Another EMRS poll has been released over the weekend in Tasmania, which reinforces the trend seen in a February poll towards record levels of support for the Tasmanian Greens.

While it appears that the full breakdown of results has not been published online (only appearing in the Examiner), the topline figures are:

  • 29 – Liberal
  • 22 – Greens
  • 21 – Labor
  • 2 – Others
  • 26 – Undecided

All EMRS polls are published with high levels of undecided voters, meaning that these numbers would be much higher once those are taken into account, and undecided voters usually favour the major parties over the Greens, particularly that major party with the best shot of majority government, although on the current numbers that doesn’t seem likely at all.
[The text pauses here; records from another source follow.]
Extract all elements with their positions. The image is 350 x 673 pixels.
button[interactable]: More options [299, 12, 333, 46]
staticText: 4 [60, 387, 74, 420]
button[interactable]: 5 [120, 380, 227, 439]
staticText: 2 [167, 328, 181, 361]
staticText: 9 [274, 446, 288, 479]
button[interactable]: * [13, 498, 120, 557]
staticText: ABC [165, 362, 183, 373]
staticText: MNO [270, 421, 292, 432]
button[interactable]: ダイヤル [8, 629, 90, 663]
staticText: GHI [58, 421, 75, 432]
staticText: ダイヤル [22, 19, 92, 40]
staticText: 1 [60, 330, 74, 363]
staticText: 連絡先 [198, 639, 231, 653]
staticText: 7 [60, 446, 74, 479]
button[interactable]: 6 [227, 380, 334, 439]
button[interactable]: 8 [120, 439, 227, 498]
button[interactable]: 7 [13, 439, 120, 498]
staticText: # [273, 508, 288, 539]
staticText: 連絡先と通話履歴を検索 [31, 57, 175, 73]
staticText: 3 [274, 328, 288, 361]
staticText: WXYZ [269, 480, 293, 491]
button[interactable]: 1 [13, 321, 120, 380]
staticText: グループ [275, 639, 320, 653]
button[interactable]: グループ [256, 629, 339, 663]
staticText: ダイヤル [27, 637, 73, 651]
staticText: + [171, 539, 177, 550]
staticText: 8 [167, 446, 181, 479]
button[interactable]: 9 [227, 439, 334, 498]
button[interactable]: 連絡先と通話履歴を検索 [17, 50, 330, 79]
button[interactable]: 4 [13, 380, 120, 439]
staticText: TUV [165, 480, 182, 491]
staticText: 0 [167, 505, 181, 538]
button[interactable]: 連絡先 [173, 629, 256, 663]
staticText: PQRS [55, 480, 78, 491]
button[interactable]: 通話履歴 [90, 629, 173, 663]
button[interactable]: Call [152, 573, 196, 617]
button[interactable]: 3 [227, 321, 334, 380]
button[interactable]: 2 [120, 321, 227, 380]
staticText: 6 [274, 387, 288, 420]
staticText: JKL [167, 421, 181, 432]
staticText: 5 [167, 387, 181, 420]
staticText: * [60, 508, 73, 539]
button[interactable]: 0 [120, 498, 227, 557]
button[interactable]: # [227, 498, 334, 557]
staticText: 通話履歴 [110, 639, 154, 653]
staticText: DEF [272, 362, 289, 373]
The poll also broke down votes according to each electorate. Samples are usually too small to take them seriously, although much has been made of the Denison poll predicting that Scott Bacon, son of the former premier, would possibly take the only ALP seat, beating out Premier David Bartlett and ministers Lisa Singh and Graeme Sturges, showing the importance of name recognition in Tasmanian politics.
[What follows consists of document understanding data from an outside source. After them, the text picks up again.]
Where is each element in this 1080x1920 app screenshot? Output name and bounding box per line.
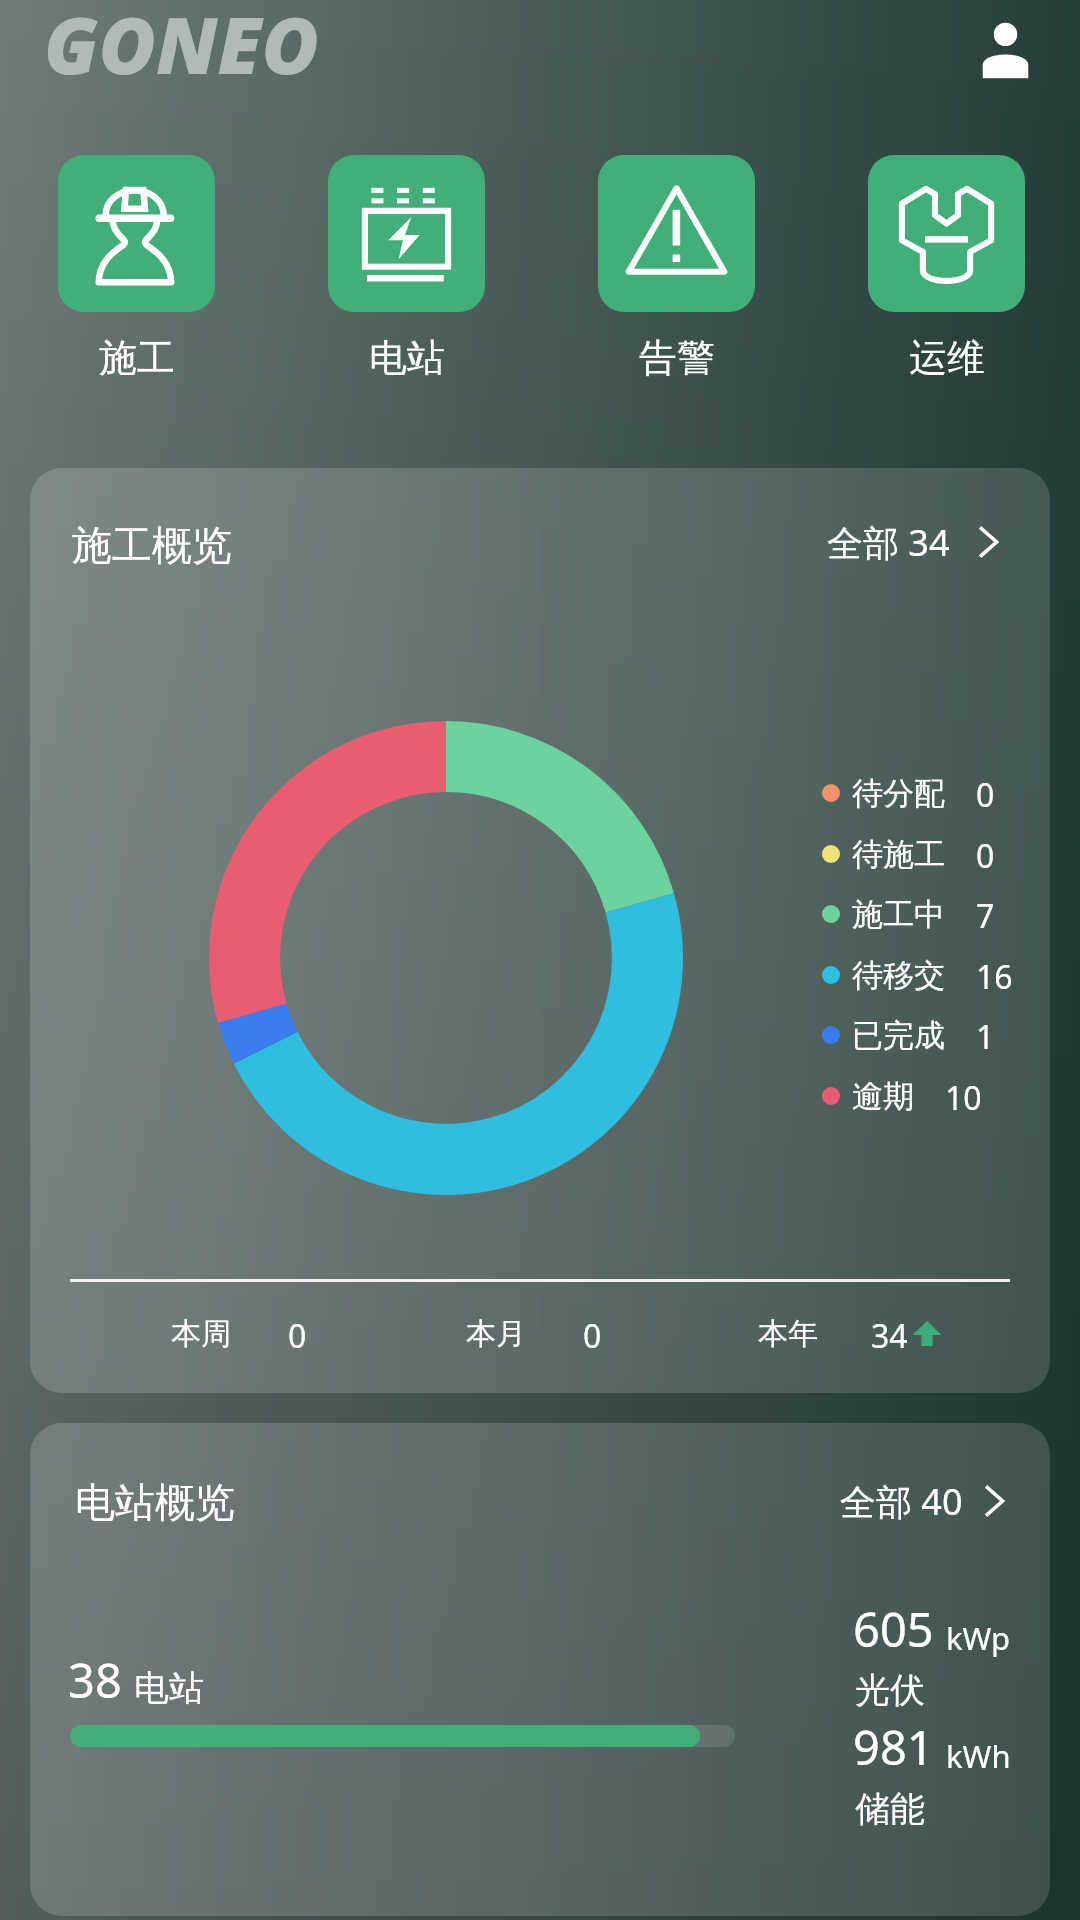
- staticText: 38: [68, 1648, 122, 1712]
- button[interactable]: 全部 40: [840, 1469, 1014, 1533]
- button[interactable]: 已完成: [821, 1009, 1050, 1061]
- button[interactable]: 全部 34: [827, 510, 1008, 574]
- staticText: 运维: [909, 334, 985, 382]
- staticText: 电站: [369, 334, 445, 382]
- staticText: GONEO: [44, 0, 319, 97]
- staticText: 施工中: [852, 895, 945, 934]
- staticText: 电站: [134, 1666, 204, 1710]
- staticText: 605: [853, 1597, 934, 1661]
- staticText: 1: [976, 1015, 995, 1059]
- staticText: 储能: [855, 1787, 925, 1831]
- staticText: 0: [976, 773, 995, 817]
- staticText: 16: [976, 955, 1013, 999]
- button[interactable]: 待移交: [821, 949, 1050, 1001]
- staticText: 待施工: [852, 835, 945, 874]
- button[interactable]: 电站: [328, 155, 485, 382]
- staticText: 施工概览: [72, 520, 232, 570]
- staticText: 本月: [466, 1315, 526, 1353]
- staticText: 0: [583, 1314, 602, 1358]
- staticText: 光伏: [855, 1668, 925, 1712]
- staticText: 待分配: [852, 774, 945, 813]
- staticText: 7: [976, 894, 995, 938]
- staticText: 待移交: [852, 956, 945, 995]
- staticText: 34: [871, 1314, 908, 1358]
- staticText: kWh: [946, 1735, 1011, 1777]
- staticText: 全部 40: [840, 1477, 963, 1526]
- staticText: 981: [853, 1715, 934, 1779]
- staticText: kWp: [946, 1617, 1011, 1659]
- button[interactable]: 待分配: [821, 767, 1050, 819]
- staticText: 0: [288, 1314, 307, 1358]
- staticText: 已完成: [852, 1016, 945, 1055]
- button[interactable]: 待施工: [821, 828, 1050, 880]
- button[interactable]: Profile: [961, 8, 1049, 96]
- button[interactable]: 运维: [868, 155, 1025, 382]
- staticText: 施工: [99, 334, 175, 382]
- button[interactable]: 施工: [58, 155, 215, 382]
- staticText: 电站概览: [75, 1477, 235, 1527]
- staticText: 0: [976, 834, 995, 878]
- button[interactable]: 告警: [598, 155, 755, 382]
- button[interactable]: 逾期: [821, 1070, 1050, 1122]
- staticText: 本周: [171, 1315, 231, 1353]
- staticText: 10: [945, 1076, 982, 1120]
- staticText: 逾期: [852, 1077, 914, 1116]
- staticText: 全部 34: [827, 518, 950, 567]
- button[interactable]: 施工中: [821, 888, 1050, 940]
- staticText: 告警: [639, 334, 715, 382]
- staticText: 本年: [758, 1315, 818, 1353]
Since the last two polls were very similar, Tasmanian psephologist Kevin Bonham has combined the electorate breakdowns to produce a more solid sample. These figures suggest that the Greens are solidly on track to win 6 seats (one in every district and two in Denison) and even outpolling the ALP in Franklin, which could suggest Adam Burling would have an outside chance of winning a second Greens seat in Franklin, although he doesn’t have a high profile.

In other news, four former premiers (two Labor, two Liberal) have come out to warn Tasmanians against a minority government, although at this point it doesn’t seem clear how Tasmanians could vote to avoid a hung parliament. Peter Tucker has commented on this panic-stricken move at his Tasmanian Politics blog.
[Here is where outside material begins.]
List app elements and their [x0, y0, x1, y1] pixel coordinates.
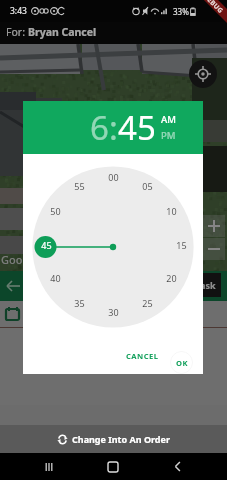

Update: William Bowe has managed to track down more information about this elusive poll over at Poll Bludger. After including “leaners” the figures come out as:

  • 30 – Liberal
  • 23 – Labor
  • 22 – Greens
  • “almost a quarter” undecided

Which he interprets as 39 Liberal, 30 Labor, 29 Greens. Compared to the February poll, this has the undecided vote up a large amount (from 13% to 23-4%), with Liberals down four, Labor down four, and the Greens down two.